Gajah Mada

(Nusantara7.id) – Gajah Mada (lahir ca. 1290 – wafat ca. 1364), dikenal dengan nama lain Jirnnodhara adalah seorang panglima perang dan mahapatih yang merupakan tokoh yang sangat berpengaruh pada zaman kerajaan Majapahit. Menurut berbagai sumber puisi, kitab, dan prasasti dari zaman Jawa Kuno, ia memulai kariernya tahun 1313, dan semakin menanjak setelah peristiwa pemberontakan Ra Kuti pada masa pemerintahan Sri Jayanagara, yang mengangkatnya sebagai Patih. Ia menjadi Mahapatih (Menteri Besar) pada masa Ratu Tribhuwanatunggadewi, dan kemudian sebagai Amangkubhumi (Perdana Menteri) yang mengantarkan Majapahit ke puncak kejayaannya.

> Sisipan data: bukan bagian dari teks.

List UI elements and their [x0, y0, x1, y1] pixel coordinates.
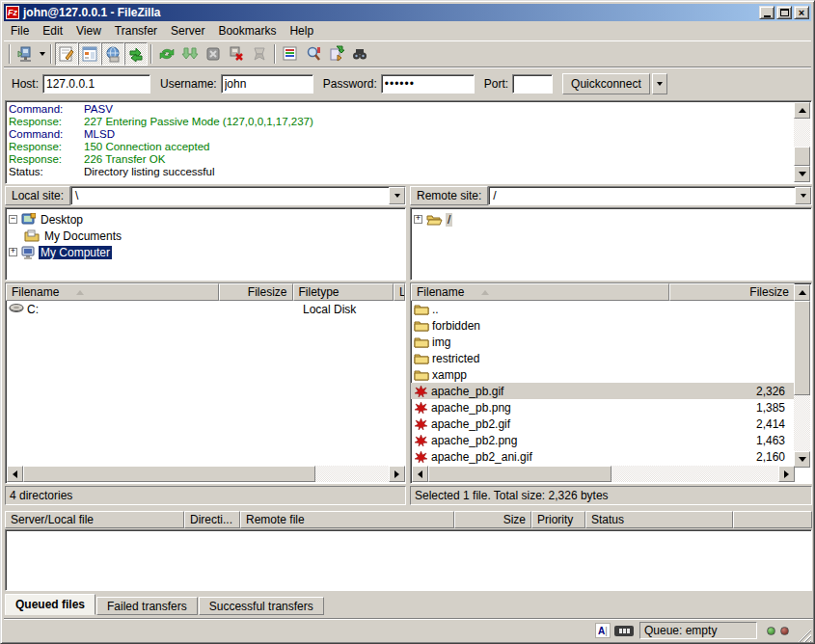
scroll-track[interactable]: [794, 395, 810, 451]
local-horizontal-scrollbar[interactable]: [7, 466, 405, 482]
host-input[interactable]: [42, 74, 150, 94]
remote-horizontal-scrollbar[interactable]: [412, 466, 795, 482]
tree-item-my-documents[interactable]: My Documents: [9, 228, 405, 244]
menu-file[interactable]: File: [4, 22, 36, 40]
port-input[interactable]: [512, 74, 553, 94]
remote-file-row[interactable]: img: [411, 334, 795, 350]
toggle-remote-tree-button[interactable]: [101, 42, 124, 66]
scroll-right-button[interactable]: [778, 466, 795, 482]
menu-server[interactable]: Server: [164, 22, 211, 40]
column-header-filesize[interactable]: Filesize: [219, 283, 293, 301]
quickconnect-dropdown[interactable]: [652, 73, 667, 94]
quickconnect-button[interactable]: Quickconnect: [562, 73, 650, 94]
cancel-button[interactable]: [202, 42, 225, 66]
log-scrollbar[interactable]: [794, 102, 810, 182]
local-file-row-c-drive[interactable]: C: Local Disk: [6, 301, 405, 317]
synchronized-browsing-button[interactable]: [348, 42, 371, 66]
local-site-dropdown[interactable]: [389, 187, 405, 204]
remote-vertical-scrollbar[interactable]: [794, 284, 810, 468]
menu-bookmarks[interactable]: Bookmarks: [211, 22, 283, 40]
find-files-button[interactable]: [302, 42, 325, 66]
site-manager-button[interactable]: [14, 42, 37, 66]
expand-icon[interactable]: +: [414, 215, 422, 224]
tab-queued-files[interactable]: Queued files: [5, 594, 95, 615]
minimize-button[interactable]: [759, 6, 774, 19]
scroll-up-button[interactable]: [794, 284, 810, 301]
remote-site-dropdown[interactable]: [795, 187, 811, 204]
column-header-filesize[interactable]: Filesize: [669, 283, 795, 301]
scroll-track[interactable]: [794, 119, 810, 147]
scroll-down-button[interactable]: [794, 166, 810, 182]
encryption-indicator-icon[interactable]: [614, 626, 634, 636]
remote-file-row[interactable]: forbidden: [411, 317, 795, 334]
column-header-status[interactable]: Status: [585, 511, 733, 528]
remote-file-row[interactable]: apache_pb2.gif 2,414: [411, 416, 795, 432]
process-queue-button[interactable]: [178, 42, 202, 66]
remote-site-combo[interactable]: /: [488, 186, 812, 205]
tree-item-my-computer[interactable]: + My Computer: [9, 244, 405, 260]
disconnect-button[interactable]: [225, 42, 248, 66]
reconnect-button[interactable]: [248, 42, 271, 66]
menu-view[interactable]: View: [69, 22, 108, 40]
remote-file-row[interactable]: apache_pb2.png 1,463: [411, 432, 795, 448]
scroll-track[interactable]: [611, 466, 778, 482]
scroll-thumb[interactable]: [794, 147, 810, 166]
column-header-filename[interactable]: Filename: [411, 283, 669, 301]
column-header-filename[interactable]: Filename: [6, 283, 219, 301]
column-header-size[interactable]: Size: [454, 511, 531, 528]
column-header-lastmodified[interactable]: L: [394, 283, 405, 301]
site-manager-dropdown[interactable]: [37, 42, 47, 66]
column-header-filetype[interactable]: Filetype: [293, 283, 394, 301]
column-header-server-local-file[interactable]: Server/Local file: [5, 511, 184, 528]
expand-icon[interactable]: +: [9, 248, 17, 256]
scroll-up-button[interactable]: [794, 102, 810, 119]
toggle-local-tree-button[interactable]: [78, 42, 101, 66]
scroll-right-button[interactable]: [389, 466, 405, 482]
transfer-type-ascii-icon[interactable]: A|: [595, 623, 611, 638]
collapse-icon[interactable]: −: [9, 215, 17, 224]
folder-icon: [414, 319, 429, 332]
remote-file-row-selected[interactable]: apache_pb.gif 2,326: [411, 383, 795, 399]
column-header-priority[interactable]: Priority: [531, 511, 585, 528]
username-input[interactable]: [221, 74, 313, 94]
remote-tree[interactable]: + /: [410, 207, 812, 281]
menu-edit[interactable]: Edit: [36, 22, 69, 40]
tab-failed-transfers[interactable]: Failed transfers: [96, 597, 198, 615]
column-header-remote-file[interactable]: Remote file: [240, 511, 454, 528]
tab-successful-transfers[interactable]: Successful transfers: [199, 597, 324, 615]
tree-item-desktop[interactable]: − Desktop: [9, 211, 405, 228]
toggle-queue-button[interactable]: [124, 42, 148, 66]
remote-file-row[interactable]: restricted: [411, 350, 795, 366]
title-bar[interactable]: Fz john@127.0.0.1 - FileZilla ×: [4, 4, 811, 21]
remote-file-list[interactable]: Filename Filesize .. forbidden img restr…: [410, 282, 812, 484]
remote-file-row[interactable]: apache_pb2_ani.gif 2,160: [411, 448, 795, 465]
menu-transfer[interactable]: Transfer: [108, 22, 164, 40]
local-tree[interactable]: − Desktop My Documents + My Computer: [5, 207, 406, 281]
scroll-left-button[interactable]: [412, 466, 428, 482]
scroll-thumb[interactable]: [23, 466, 315, 482]
close-button[interactable]: ×: [794, 6, 809, 19]
column-header-direction[interactable]: Directi...: [184, 511, 240, 528]
scroll-track[interactable]: [315, 466, 389, 482]
local-site-combo[interactable]: \: [70, 186, 406, 205]
remote-file-row[interactable]: apache_pb.png 1,385: [411, 399, 795, 416]
scroll-thumb[interactable]: [428, 466, 611, 482]
password-input[interactable]: [381, 74, 475, 94]
scroll-down-button[interactable]: [794, 451, 810, 468]
remote-file-row[interactable]: xampp: [411, 366, 795, 383]
menu-help[interactable]: Help: [283, 22, 320, 40]
maximize-button[interactable]: [776, 6, 792, 19]
refresh-button[interactable]: [155, 42, 178, 66]
queue-list[interactable]: [5, 529, 812, 591]
scroll-left-button[interactable]: [7, 466, 23, 482]
scroll-thumb[interactable]: [794, 301, 810, 395]
remote-file-row[interactable]: ..: [411, 301, 795, 317]
directory-comparison-button[interactable]: [325, 42, 348, 66]
local-file-list[interactable]: Filename Filesize Filetype L C: Local Di…: [5, 282, 406, 484]
filter-button[interactable]: [279, 42, 302, 66]
message-log[interactable]: Command:PASV Response:227 Entering Passi…: [5, 100, 812, 184]
desktop-icon: [21, 213, 36, 227]
resize-grip[interactable]: [798, 629, 811, 642]
toggle-log-button[interactable]: [55, 42, 78, 66]
tree-item-root[interactable]: + /: [414, 211, 811, 228]
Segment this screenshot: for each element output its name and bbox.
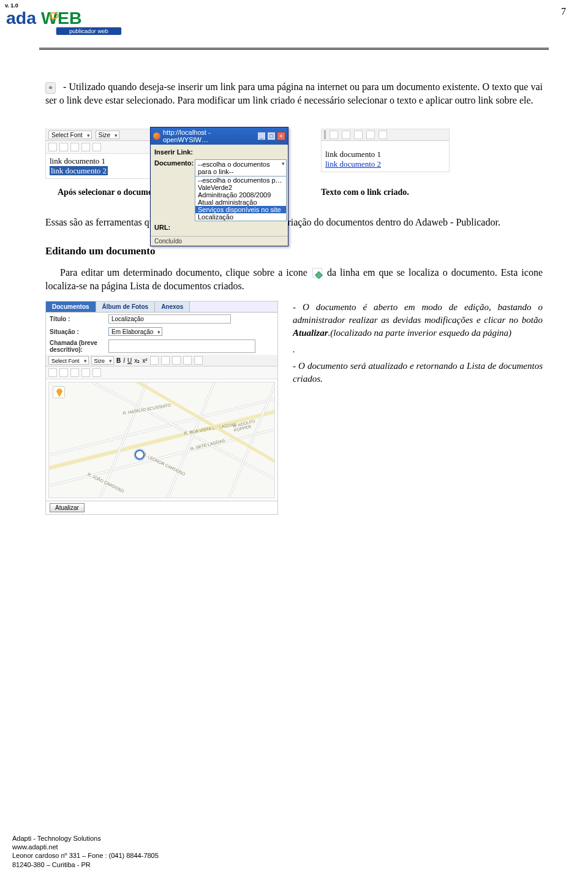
screenshot-edit-document: Documentos Álbum de Fotos Anexos Título … <box>45 301 278 515</box>
grid-icon[interactable] <box>59 368 68 377</box>
dropdown-item[interactable]: Adminitração 2008/2009 <box>195 191 286 199</box>
underline-icon[interactable]: U <box>127 357 132 364</box>
tab-album[interactable]: Álbum de Fotos <box>96 302 156 312</box>
result-toolbar <box>322 129 449 141</box>
titulo-input[interactable]: Localização <box>108 314 231 324</box>
atualizar-button[interactable]: Atualizar <box>50 503 85 512</box>
paste-icon[interactable] <box>92 368 101 377</box>
sub-icon[interactable]: x₂ <box>134 357 140 364</box>
tab-anexos[interactable]: Anexos <box>155 302 190 312</box>
footer-url: www.adapti.net <box>12 843 159 851</box>
result-link[interactable]: link documento 2 <box>325 159 381 169</box>
url-label: URL: <box>154 224 191 231</box>
outdent-icon[interactable] <box>183 356 192 365</box>
richtext-toolbar: Select Font Size B I U x₂ x² <box>46 355 277 366</box>
side-notes: - O documento é aberto em modo de edição… <box>293 301 543 389</box>
dropdown-item[interactable]: Localização <box>195 213 286 221</box>
org-marker-icon <box>53 386 65 398</box>
grip-icon <box>324 131 326 139</box>
chamada-input[interactable] <box>108 339 255 353</box>
grid-icon[interactable] <box>59 143 68 151</box>
map-preview[interactable]: R. HATALIO SCUSSIATO R. BOA VISTA DE LAG… <box>48 382 275 498</box>
rt-font-select[interactable]: Select Font <box>48 356 89 365</box>
screenshot-result: link documento 1 link documento 2 <box>321 129 450 172</box>
situacao-label: Situação : <box>50 328 105 335</box>
minimize-icon[interactable]: _ <box>257 132 266 140</box>
svg-text:publicador web: publicador web <box>69 28 108 34</box>
svg-text:ada: ada <box>6 8 37 28</box>
font-select[interactable]: Select Font <box>48 131 92 139</box>
result-line: link documento 1 <box>325 150 445 159</box>
header-rule <box>39 48 549 50</box>
footer-address: Leonor cardoso nº 331 – Fone : (041) 884… <box>12 851 159 860</box>
chamada-label: Chamada (breve descritivo): <box>50 339 105 353</box>
close-icon[interactable]: × <box>277 132 285 140</box>
align-left-icon[interactable] <box>150 356 159 365</box>
dropdown-item[interactable]: Atual administração <box>195 199 286 206</box>
page-number: 7 <box>561 6 566 17</box>
footer-company: Adapti - Technology Solutions <box>12 834 159 843</box>
size-select[interactable]: Size <box>96 131 119 139</box>
cut-icon[interactable] <box>70 143 79 151</box>
dialog-titlebar[interactable]: http://localhost - openWYSIW… _ □ × <box>151 127 288 145</box>
brand-logo: adaWEB publicador web <box>6 7 123 37</box>
street-label: R. JOÃO CARDOSO <box>87 472 125 493</box>
table-icon[interactable] <box>48 368 57 377</box>
titulo-label: Título : <box>50 316 105 322</box>
paste-icon[interactable] <box>92 143 101 151</box>
table-icon[interactable] <box>330 131 338 139</box>
bold-icon[interactable]: B <box>116 357 121 364</box>
caption-b: Texto com o link criado. <box>321 188 450 197</box>
copy-icon[interactable] <box>81 143 90 151</box>
street-label: R. BOA VISTA DE LAGOAS <box>184 422 237 436</box>
edit-paragraph: Para editar um determinado documento, cl… <box>45 266 543 292</box>
cut-icon[interactable] <box>354 131 363 139</box>
svg-text:WEB: WEB <box>41 8 82 28</box>
dialog-title: http://localhost - openWYSIW… <box>163 129 257 143</box>
screenshot-insert-link: Select Font Size link documento 1 link d… <box>45 129 284 179</box>
situacao-select[interactable]: Em Elaboração <box>108 327 162 336</box>
street-label: R. HATALIO SCUSSIATO <box>123 403 172 415</box>
tab-documentos[interactable]: Documentos <box>46 302 96 312</box>
table-icon[interactable] <box>48 143 57 151</box>
dialog-status: Concluído <box>151 236 288 246</box>
richtext-toolbar2 <box>46 366 277 379</box>
dropdown-item[interactable]: --escolha o documentos para o link-- <box>195 176 286 184</box>
copy-icon[interactable] <box>366 131 375 139</box>
rt-size-select[interactable]: Size <box>91 356 115 365</box>
edit-page-icon <box>312 268 322 278</box>
page-footer: Adapti - Technology Solutions www.adapti… <box>12 834 159 869</box>
cut-icon[interactable] <box>70 368 79 377</box>
section-heading: Editando um documento <box>45 245 543 257</box>
intro-paragraph: ⚭ - Utilizado quando deseja-se inserir u… <box>45 80 543 107</box>
italic-icon[interactable]: I <box>123 357 125 364</box>
doc-label: Documento: <box>154 159 191 167</box>
list-icon[interactable] <box>161 356 170 365</box>
grid-icon[interactable] <box>342 131 350 139</box>
footer-zip: 81240-380 – Curitiba - PR <box>12 860 159 869</box>
dropdown-item-selected[interactable]: Serviços disponíveis no site <box>195 206 286 213</box>
dropdown-item[interactable]: ValeVerde2 <box>195 184 286 191</box>
copy-icon[interactable] <box>81 368 90 377</box>
paste-icon[interactable] <box>379 131 387 139</box>
edit-tabs: Documentos Álbum de Fotos Anexos <box>46 302 277 313</box>
chain-link-icon: ⚭ <box>45 82 56 94</box>
sup-icon[interactable]: x² <box>142 357 147 364</box>
dialog-heading: Inserir Link: <box>154 148 284 156</box>
mid-paragraph: Essas são as ferramentas que iram auxili… <box>45 216 543 229</box>
list-ol-icon[interactable] <box>172 356 181 365</box>
maximize-icon[interactable]: □ <box>267 132 276 140</box>
editor-selected-text: link documento 2 <box>50 166 108 175</box>
indent-icon[interactable] <box>194 356 203 365</box>
insert-link-dialog: http://localhost - openWYSIW… _ □ × Inse… <box>150 127 288 246</box>
dropdown-list: --escolha o documentos para o link-- Val… <box>195 176 286 221</box>
firefox-icon <box>153 132 160 140</box>
dropdown-selected[interactable]: --escolha o documentos para o link-- <box>195 160 286 176</box>
doc-dropdown[interactable]: --escolha o documentos para o link-- --e… <box>195 159 287 221</box>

Gajah Mada terkenal dengan sumpahnya, yaitu Sumpah Palapa, yang tercatat di dalam Pararaton. Ia menyatakan tidak akan memakan palapa sebelum berhasil menyatukan Nusantara. Meskipun ia adalah salah satu tokoh sentral saat itu, sangat sedikit catatan-catatan sejarah yang ditemukan mengenai dirinya. Wajah sesungguhnya dari tokoh Gajah Mada, saat ini masih kontroversial. Banyak masyarakat Indonesia masa sekarang yang menganggapnya sebagai pahlawan dan simbol nasionalisme Indonesia dan persatuan Nusantara.

Penggambaran rupa[sunting | sunting sumber]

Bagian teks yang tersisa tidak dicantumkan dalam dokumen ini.